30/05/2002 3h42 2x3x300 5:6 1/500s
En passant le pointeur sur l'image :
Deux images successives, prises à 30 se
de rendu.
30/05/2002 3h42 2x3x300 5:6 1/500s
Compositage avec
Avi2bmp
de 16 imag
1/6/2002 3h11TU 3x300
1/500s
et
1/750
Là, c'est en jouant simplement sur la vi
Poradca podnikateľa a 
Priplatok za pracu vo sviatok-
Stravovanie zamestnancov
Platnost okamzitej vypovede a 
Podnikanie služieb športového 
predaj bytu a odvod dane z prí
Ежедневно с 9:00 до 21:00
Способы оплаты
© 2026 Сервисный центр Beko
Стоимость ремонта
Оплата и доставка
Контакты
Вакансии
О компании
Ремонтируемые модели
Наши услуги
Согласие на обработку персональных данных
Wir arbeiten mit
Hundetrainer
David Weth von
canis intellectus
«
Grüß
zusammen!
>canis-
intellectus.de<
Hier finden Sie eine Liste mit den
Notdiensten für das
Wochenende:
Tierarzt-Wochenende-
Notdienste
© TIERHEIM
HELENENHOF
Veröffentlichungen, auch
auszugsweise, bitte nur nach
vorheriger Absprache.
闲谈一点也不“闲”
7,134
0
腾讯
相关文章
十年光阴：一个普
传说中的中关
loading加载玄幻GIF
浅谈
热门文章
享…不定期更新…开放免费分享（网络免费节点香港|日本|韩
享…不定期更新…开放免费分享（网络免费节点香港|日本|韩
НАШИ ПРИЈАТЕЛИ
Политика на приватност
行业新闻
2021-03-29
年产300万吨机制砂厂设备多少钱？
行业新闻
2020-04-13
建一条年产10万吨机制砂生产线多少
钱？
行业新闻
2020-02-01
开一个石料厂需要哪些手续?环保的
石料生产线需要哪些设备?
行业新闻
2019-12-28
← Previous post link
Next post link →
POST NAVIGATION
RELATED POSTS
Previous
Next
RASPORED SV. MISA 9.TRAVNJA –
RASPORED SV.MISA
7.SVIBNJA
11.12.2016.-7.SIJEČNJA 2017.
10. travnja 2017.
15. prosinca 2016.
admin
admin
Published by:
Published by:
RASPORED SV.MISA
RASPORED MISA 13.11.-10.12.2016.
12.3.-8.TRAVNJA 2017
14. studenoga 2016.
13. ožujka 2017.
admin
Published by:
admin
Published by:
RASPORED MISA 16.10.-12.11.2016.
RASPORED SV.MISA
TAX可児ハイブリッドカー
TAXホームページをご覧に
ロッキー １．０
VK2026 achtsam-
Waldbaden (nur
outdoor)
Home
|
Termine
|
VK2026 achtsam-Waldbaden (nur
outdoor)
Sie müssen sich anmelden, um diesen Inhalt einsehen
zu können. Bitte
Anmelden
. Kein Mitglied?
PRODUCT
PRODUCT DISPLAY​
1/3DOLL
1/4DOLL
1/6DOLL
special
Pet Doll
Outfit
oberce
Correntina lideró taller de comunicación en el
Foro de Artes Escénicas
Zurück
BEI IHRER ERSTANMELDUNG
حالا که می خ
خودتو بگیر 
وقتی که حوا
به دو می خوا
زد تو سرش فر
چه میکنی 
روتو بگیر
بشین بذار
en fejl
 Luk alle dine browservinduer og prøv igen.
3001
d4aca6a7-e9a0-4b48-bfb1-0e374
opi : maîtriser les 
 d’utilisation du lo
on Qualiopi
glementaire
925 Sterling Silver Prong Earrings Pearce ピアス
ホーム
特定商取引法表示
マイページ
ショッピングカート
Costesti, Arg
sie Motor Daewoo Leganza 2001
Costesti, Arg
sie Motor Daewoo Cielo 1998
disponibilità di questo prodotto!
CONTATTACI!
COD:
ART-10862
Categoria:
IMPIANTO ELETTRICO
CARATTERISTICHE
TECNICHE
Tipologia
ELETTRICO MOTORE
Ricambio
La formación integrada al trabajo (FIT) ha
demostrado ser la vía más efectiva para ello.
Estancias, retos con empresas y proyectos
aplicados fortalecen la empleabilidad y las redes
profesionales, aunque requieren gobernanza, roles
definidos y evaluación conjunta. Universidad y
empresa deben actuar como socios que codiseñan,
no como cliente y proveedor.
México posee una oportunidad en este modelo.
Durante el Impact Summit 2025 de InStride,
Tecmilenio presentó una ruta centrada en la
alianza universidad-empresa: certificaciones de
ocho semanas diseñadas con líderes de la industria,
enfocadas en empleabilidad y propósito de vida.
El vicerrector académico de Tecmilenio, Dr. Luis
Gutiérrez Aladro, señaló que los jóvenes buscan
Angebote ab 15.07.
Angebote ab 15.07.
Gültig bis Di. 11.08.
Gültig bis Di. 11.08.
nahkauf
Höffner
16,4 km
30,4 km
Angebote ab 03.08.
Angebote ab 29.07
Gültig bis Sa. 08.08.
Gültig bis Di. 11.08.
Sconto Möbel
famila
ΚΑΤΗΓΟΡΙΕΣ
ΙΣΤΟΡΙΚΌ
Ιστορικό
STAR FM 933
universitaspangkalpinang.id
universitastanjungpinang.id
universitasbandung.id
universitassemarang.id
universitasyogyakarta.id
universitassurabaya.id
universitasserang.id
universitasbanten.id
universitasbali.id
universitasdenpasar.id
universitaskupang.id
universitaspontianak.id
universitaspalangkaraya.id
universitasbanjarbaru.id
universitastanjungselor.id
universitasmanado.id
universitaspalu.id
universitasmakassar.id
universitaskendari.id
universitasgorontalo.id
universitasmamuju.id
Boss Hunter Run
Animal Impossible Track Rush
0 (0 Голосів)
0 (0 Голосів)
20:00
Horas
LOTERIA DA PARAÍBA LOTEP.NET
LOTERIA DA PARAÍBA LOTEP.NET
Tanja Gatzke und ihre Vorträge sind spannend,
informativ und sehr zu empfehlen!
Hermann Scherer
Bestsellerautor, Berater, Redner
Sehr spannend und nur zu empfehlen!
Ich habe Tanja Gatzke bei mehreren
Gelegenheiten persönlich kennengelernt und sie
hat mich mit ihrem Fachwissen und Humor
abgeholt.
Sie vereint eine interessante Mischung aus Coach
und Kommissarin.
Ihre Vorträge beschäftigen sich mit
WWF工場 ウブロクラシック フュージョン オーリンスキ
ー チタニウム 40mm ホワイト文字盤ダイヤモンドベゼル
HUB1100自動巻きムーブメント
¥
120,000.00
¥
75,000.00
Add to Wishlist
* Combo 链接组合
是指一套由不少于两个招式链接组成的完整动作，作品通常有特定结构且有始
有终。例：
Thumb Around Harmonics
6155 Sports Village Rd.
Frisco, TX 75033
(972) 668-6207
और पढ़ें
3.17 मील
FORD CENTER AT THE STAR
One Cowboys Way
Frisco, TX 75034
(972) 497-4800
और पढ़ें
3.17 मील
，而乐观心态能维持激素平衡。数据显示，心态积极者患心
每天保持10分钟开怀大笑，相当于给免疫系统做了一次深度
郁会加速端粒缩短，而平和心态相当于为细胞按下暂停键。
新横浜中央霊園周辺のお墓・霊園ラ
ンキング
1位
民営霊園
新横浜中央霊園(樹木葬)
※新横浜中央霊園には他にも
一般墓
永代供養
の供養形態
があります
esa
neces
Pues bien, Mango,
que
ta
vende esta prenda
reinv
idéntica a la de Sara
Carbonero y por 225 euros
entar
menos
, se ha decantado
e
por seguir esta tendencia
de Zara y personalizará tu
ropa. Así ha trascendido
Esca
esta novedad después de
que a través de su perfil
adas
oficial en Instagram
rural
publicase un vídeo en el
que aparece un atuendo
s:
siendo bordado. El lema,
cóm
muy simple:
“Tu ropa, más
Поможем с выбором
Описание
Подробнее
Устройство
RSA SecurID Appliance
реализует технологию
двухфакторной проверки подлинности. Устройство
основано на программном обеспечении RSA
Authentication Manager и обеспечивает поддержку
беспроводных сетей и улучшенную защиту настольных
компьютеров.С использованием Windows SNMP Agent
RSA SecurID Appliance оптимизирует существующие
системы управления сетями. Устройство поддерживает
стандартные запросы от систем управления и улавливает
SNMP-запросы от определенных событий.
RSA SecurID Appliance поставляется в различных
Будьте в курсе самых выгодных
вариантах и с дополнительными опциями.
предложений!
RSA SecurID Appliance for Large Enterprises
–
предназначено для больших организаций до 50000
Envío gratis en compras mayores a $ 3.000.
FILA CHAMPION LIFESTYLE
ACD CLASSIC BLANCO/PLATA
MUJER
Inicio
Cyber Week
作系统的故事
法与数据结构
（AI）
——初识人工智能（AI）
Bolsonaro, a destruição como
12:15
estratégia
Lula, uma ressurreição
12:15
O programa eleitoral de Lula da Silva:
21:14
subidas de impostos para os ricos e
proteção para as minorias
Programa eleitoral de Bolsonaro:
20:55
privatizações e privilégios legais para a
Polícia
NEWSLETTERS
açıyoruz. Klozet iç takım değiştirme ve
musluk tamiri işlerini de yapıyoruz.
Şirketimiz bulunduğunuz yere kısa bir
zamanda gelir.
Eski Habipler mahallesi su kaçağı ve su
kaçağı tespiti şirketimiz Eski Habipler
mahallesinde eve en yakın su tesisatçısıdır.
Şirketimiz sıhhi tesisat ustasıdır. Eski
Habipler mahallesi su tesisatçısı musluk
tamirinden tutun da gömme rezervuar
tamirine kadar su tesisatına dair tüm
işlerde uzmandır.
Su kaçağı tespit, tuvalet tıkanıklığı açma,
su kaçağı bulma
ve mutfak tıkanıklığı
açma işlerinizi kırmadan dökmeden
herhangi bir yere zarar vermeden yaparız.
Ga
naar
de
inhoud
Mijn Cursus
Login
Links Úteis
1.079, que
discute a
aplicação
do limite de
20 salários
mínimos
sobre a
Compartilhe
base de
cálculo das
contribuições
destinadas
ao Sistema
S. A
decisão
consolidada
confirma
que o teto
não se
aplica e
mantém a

········

#### Prompt:
Take every line from the records above that has the word "como" and copy it.

#### Finished task:
empresa deben actuar como socios que codiseñan,
no como cliente y proveedor.
Bolsonaro, a destruição como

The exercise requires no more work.